Your assignment: In the records, find each line where "exto" occurs, and copy it.

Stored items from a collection
================
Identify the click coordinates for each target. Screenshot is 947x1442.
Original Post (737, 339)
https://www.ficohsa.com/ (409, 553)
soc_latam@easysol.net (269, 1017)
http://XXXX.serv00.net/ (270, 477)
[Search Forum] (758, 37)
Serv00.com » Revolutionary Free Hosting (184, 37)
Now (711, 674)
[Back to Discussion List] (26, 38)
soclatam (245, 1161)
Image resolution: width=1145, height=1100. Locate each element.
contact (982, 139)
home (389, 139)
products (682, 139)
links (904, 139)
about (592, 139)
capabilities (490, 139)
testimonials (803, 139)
================
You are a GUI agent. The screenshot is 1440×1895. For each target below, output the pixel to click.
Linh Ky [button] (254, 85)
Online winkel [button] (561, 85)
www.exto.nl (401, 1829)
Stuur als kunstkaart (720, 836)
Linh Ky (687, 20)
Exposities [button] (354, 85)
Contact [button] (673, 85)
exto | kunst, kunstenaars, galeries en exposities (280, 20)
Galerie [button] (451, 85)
================
Solution:
www.exto.nl (401, 1829)
exto | kunst, kunstenaars, galeries en exposities (280, 20)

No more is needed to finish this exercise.